ACTIVITY =>
Where the line containing "project’s GHG emissions would not be" appears, end the copy there, keeping that line; start from the first line of the entries, copy exactly, and omit pictures.

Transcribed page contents

▽

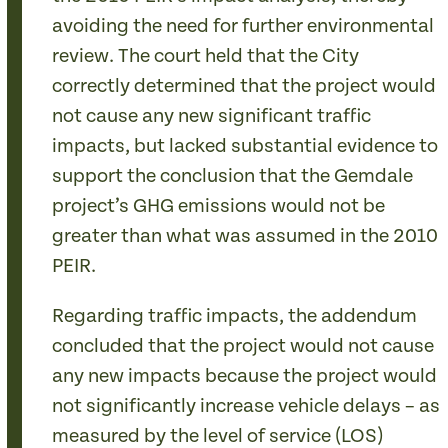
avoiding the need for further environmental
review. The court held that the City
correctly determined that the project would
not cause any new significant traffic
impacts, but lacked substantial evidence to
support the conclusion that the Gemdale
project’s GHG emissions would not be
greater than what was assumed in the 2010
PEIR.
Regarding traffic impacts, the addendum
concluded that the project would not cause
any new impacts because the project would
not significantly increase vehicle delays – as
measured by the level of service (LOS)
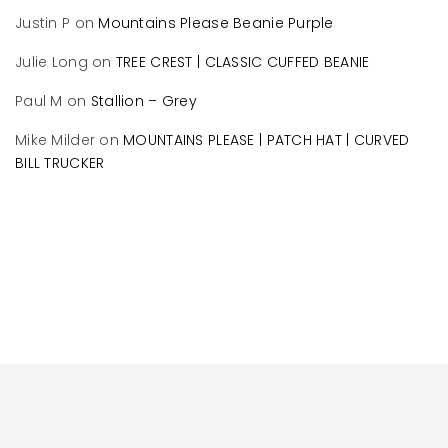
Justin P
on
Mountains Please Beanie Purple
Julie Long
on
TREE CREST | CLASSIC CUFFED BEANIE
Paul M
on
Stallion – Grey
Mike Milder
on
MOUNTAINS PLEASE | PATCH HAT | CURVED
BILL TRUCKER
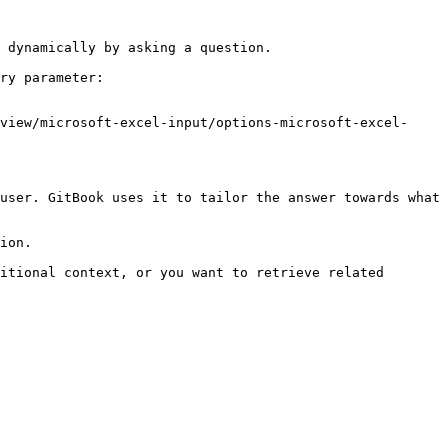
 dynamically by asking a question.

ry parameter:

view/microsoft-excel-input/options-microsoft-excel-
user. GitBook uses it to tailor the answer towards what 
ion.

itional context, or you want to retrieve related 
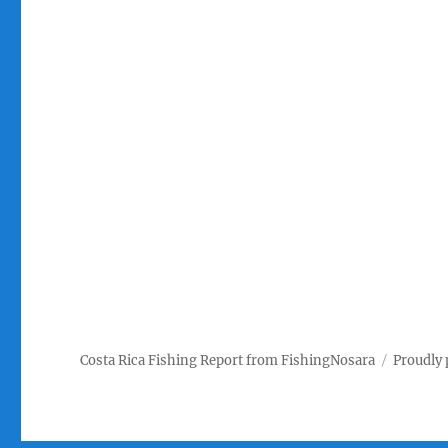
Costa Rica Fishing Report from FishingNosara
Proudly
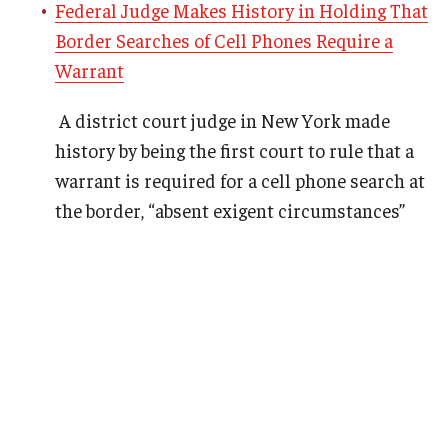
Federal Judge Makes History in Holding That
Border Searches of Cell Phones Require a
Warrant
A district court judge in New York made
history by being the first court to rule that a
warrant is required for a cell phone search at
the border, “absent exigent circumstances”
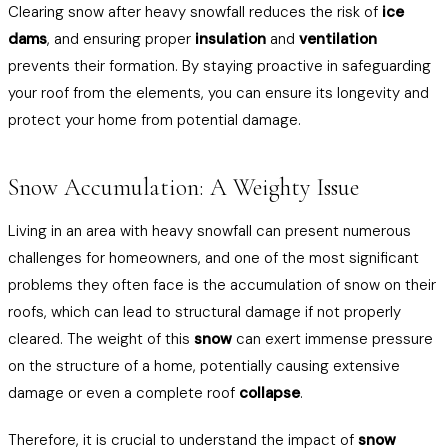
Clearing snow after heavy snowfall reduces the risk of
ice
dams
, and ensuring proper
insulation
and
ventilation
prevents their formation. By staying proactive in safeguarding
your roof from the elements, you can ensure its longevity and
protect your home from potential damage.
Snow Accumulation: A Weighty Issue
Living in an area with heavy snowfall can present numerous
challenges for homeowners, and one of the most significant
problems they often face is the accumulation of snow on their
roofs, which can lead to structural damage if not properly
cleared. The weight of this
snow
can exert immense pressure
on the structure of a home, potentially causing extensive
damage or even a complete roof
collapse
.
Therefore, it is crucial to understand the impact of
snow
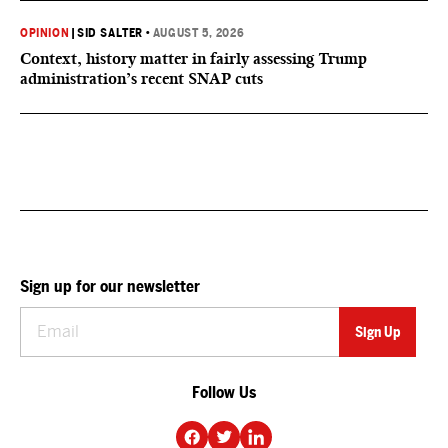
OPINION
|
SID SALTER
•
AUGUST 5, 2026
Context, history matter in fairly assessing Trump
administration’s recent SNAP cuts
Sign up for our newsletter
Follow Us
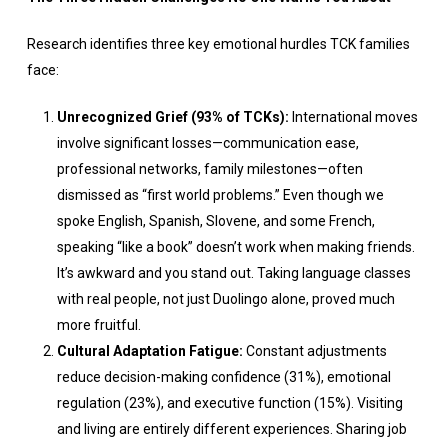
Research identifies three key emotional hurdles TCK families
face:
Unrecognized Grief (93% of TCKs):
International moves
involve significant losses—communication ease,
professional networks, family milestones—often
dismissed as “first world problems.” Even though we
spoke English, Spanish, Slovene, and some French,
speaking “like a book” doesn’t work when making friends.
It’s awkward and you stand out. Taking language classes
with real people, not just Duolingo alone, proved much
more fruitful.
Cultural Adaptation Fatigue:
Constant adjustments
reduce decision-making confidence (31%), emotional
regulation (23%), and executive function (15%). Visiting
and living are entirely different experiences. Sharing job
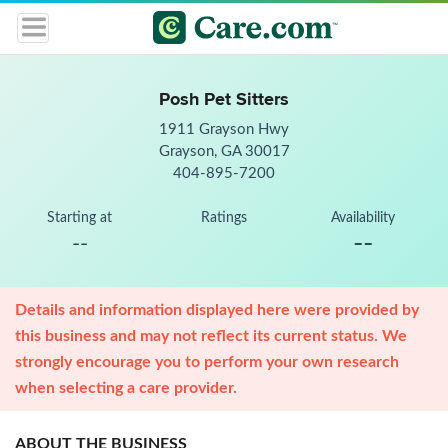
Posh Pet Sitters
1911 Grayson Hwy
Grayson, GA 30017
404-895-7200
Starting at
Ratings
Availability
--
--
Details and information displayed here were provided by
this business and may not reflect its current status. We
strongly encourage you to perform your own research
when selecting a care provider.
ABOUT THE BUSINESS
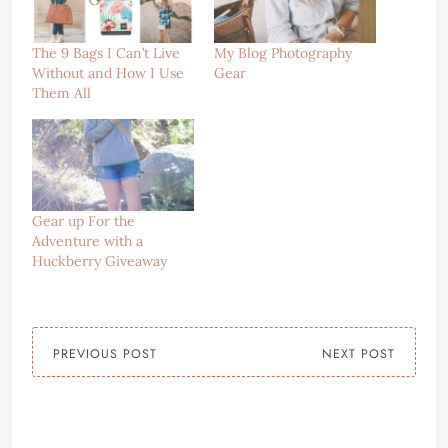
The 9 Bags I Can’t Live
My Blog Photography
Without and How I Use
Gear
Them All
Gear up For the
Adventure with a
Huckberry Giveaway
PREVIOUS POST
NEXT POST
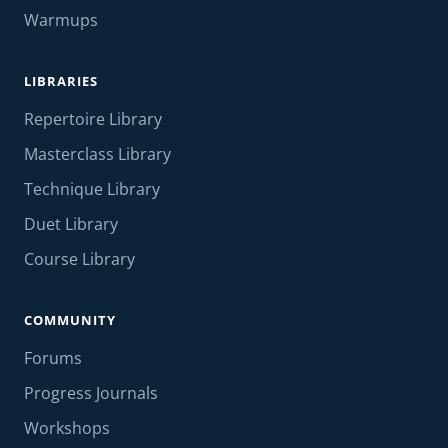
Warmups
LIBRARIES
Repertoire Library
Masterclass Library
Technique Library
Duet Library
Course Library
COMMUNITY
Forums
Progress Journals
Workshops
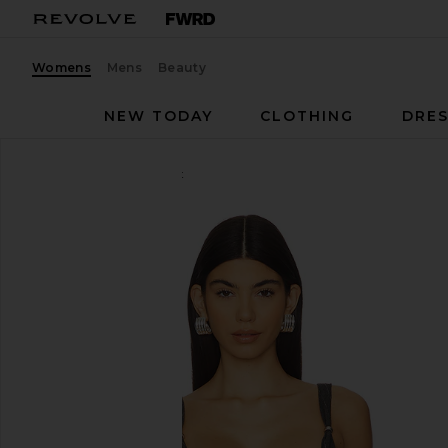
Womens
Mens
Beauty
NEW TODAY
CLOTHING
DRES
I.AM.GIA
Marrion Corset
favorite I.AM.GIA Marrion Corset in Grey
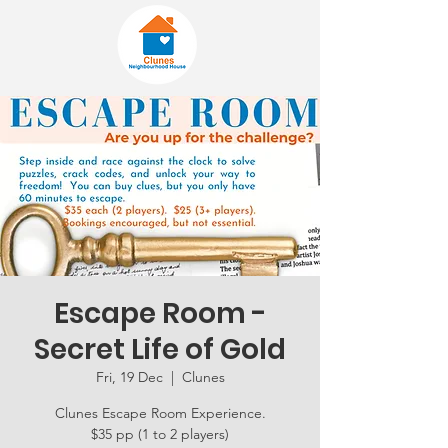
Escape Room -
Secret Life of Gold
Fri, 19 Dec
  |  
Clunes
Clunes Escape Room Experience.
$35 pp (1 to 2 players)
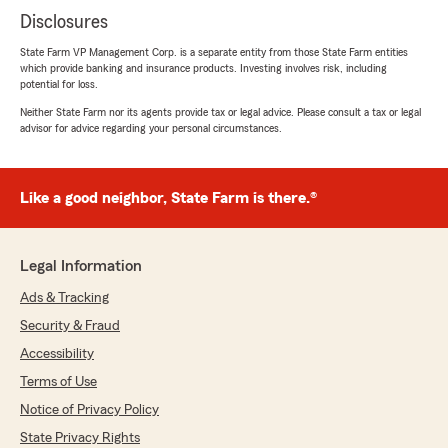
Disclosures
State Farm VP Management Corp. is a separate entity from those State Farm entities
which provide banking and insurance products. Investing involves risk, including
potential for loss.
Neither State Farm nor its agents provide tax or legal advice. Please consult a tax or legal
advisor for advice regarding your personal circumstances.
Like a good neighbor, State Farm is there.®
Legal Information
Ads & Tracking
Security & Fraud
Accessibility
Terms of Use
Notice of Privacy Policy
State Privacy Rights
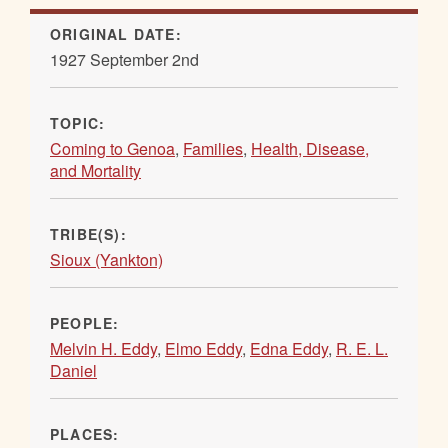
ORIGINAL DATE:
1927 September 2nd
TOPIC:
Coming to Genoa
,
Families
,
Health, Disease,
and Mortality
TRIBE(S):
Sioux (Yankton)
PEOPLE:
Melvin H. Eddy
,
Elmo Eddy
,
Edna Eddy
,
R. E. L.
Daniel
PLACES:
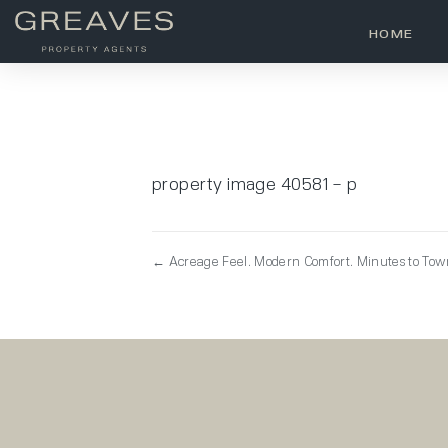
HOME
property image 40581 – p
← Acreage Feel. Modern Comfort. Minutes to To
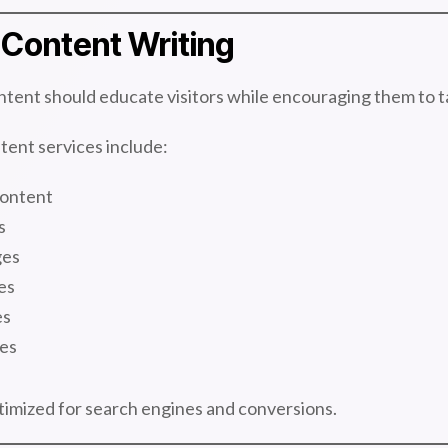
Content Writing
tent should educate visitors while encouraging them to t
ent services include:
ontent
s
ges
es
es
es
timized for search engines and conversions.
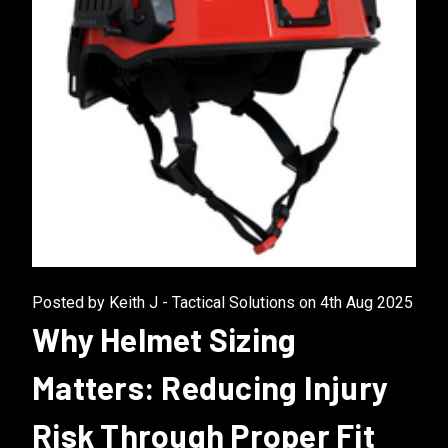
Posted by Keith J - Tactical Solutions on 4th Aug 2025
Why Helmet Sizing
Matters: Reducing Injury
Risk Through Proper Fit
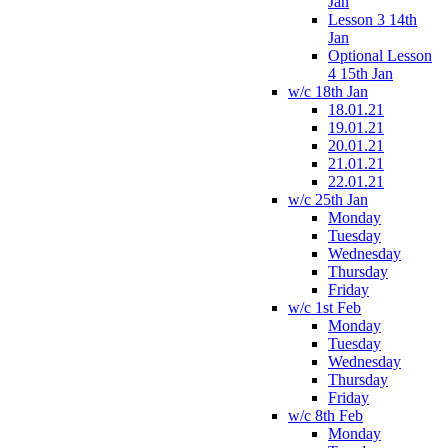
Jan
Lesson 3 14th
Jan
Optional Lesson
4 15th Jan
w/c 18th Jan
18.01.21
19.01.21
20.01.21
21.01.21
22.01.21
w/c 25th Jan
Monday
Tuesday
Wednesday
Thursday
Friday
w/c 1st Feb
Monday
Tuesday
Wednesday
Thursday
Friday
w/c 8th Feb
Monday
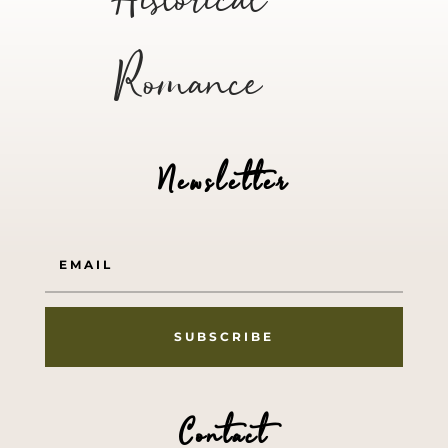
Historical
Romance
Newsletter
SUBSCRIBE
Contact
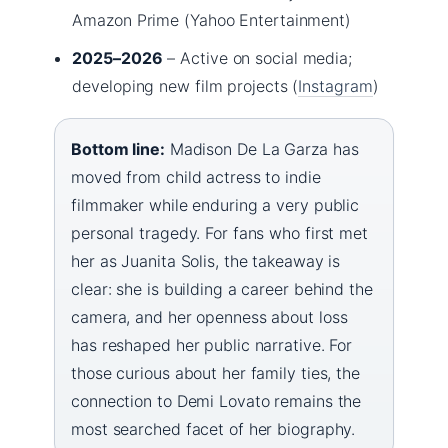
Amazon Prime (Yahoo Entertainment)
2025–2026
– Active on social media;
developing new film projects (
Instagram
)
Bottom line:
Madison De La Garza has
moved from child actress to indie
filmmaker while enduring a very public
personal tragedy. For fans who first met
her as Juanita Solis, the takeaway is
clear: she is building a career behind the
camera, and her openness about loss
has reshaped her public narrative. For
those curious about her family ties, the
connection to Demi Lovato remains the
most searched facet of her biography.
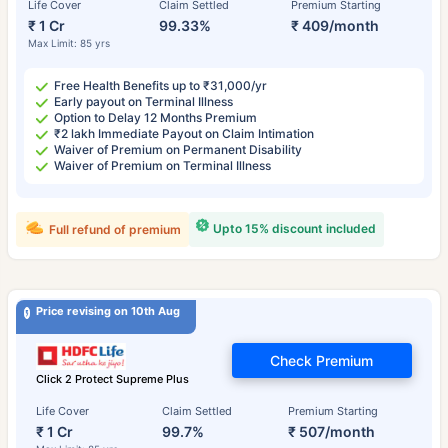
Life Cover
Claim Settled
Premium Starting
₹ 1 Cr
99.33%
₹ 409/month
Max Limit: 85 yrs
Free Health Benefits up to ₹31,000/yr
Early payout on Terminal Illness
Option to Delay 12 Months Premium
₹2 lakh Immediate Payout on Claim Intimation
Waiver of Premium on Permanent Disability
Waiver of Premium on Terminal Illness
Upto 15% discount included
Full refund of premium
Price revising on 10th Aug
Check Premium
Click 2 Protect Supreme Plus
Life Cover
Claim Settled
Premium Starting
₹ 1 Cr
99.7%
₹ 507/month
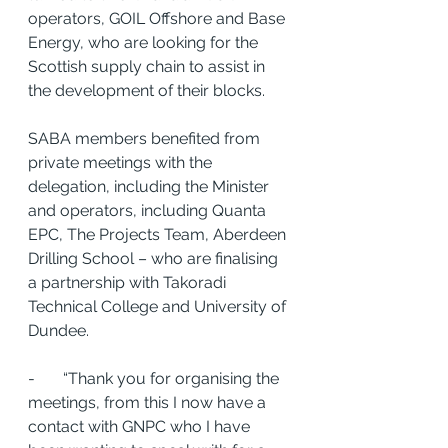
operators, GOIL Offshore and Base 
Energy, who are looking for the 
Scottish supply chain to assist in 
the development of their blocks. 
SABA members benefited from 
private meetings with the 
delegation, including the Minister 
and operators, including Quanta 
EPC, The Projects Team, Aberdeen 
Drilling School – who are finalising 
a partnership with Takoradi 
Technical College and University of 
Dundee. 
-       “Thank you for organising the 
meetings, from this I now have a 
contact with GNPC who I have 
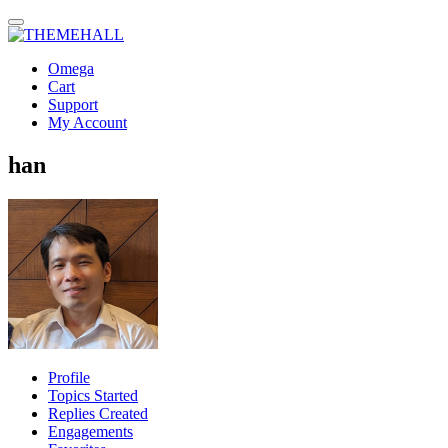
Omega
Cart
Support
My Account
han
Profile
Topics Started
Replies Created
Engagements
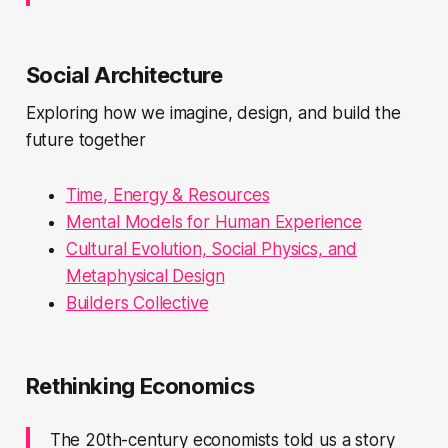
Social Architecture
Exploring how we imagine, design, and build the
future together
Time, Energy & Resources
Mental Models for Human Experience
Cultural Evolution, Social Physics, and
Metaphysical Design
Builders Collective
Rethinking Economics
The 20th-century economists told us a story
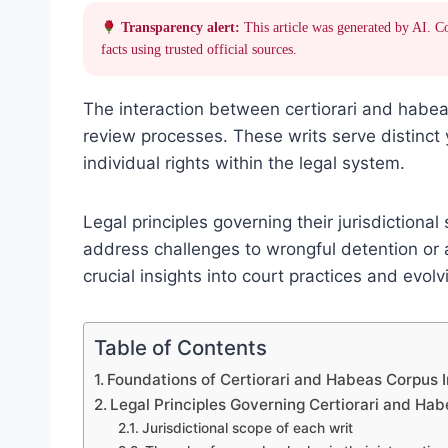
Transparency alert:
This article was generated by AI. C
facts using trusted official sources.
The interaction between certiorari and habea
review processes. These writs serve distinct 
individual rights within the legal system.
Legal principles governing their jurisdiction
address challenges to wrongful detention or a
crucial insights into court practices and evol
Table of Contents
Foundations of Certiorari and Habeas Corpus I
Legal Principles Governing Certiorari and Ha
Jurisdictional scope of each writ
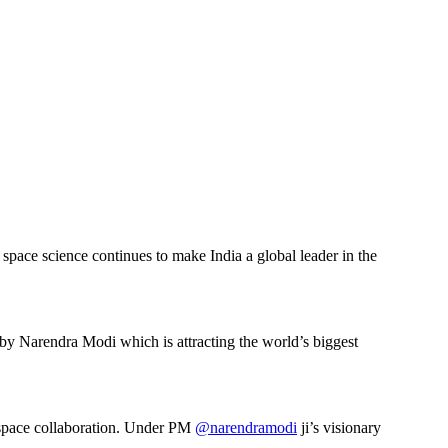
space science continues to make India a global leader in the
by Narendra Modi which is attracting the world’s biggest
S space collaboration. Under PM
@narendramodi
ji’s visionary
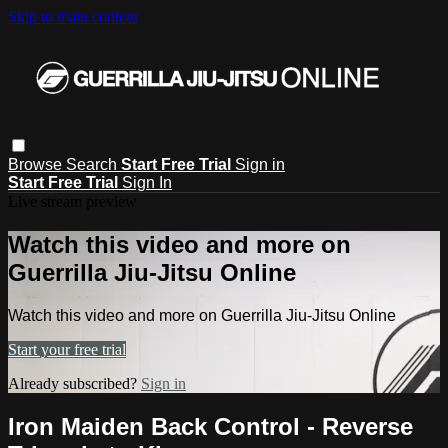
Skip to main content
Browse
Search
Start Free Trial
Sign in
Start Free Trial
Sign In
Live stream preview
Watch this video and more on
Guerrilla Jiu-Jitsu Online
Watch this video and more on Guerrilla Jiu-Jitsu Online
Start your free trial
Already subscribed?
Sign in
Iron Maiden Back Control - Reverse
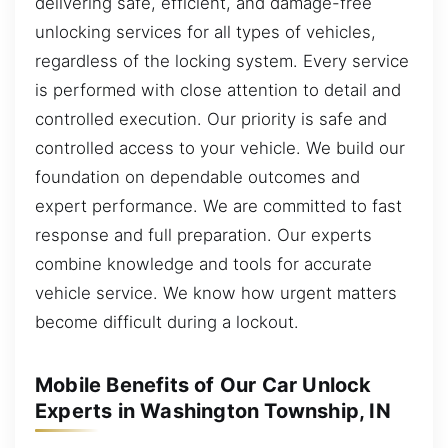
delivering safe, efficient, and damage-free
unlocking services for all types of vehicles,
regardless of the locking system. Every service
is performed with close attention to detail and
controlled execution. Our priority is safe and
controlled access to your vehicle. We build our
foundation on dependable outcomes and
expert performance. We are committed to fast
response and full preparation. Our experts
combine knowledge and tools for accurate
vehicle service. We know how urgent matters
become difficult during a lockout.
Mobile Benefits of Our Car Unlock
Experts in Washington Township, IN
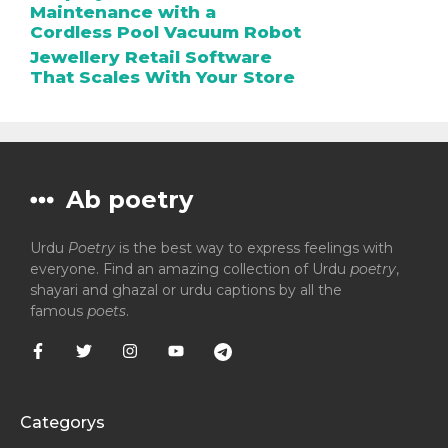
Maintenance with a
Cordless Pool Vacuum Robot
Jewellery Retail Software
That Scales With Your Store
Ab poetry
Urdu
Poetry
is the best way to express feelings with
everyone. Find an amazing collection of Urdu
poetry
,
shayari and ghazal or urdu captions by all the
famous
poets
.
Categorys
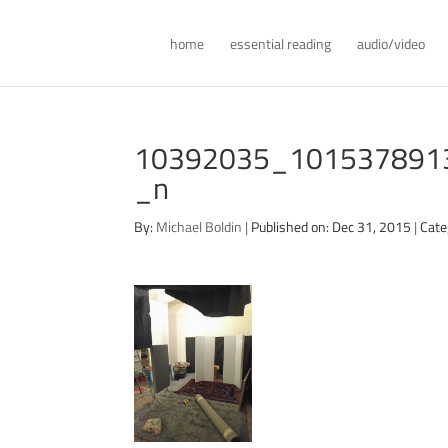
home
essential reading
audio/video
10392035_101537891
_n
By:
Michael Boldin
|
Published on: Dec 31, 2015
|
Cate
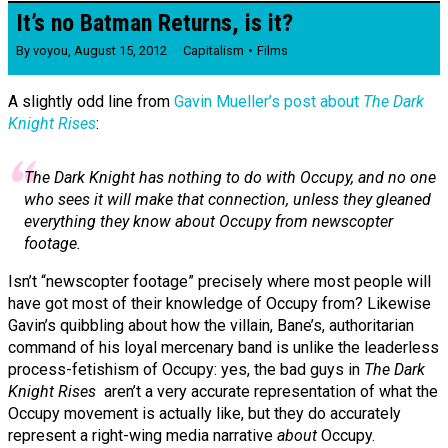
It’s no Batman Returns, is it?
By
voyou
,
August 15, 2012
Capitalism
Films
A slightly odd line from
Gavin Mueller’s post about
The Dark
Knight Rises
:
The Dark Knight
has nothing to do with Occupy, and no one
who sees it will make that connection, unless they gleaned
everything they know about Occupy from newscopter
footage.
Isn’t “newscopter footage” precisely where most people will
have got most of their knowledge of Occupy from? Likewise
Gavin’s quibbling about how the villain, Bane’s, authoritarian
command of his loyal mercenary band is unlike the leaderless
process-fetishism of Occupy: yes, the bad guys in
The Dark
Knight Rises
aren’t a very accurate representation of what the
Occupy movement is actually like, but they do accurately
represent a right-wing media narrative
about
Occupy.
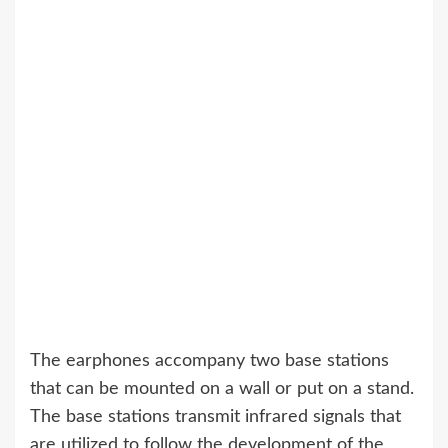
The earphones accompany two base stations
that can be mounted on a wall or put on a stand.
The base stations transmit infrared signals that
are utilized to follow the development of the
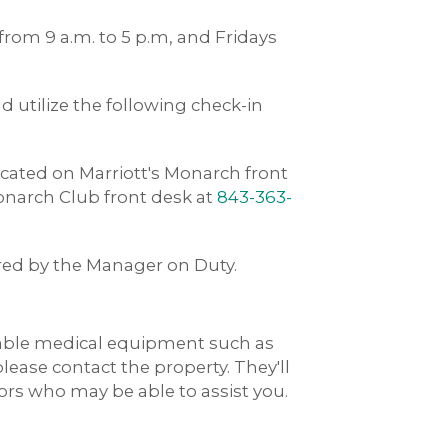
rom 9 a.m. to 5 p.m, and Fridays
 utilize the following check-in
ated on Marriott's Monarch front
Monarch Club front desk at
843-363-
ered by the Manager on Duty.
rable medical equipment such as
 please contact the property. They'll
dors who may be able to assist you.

△

RESPONSE AREA =>
avoiding the need for further environmental
review. The court held that the City
correctly determined that the project would
not cause any new significant traffic
impacts, but lacked substantial evidence to
support the conclusion that the Gemdale
project’s GHG emissions would not be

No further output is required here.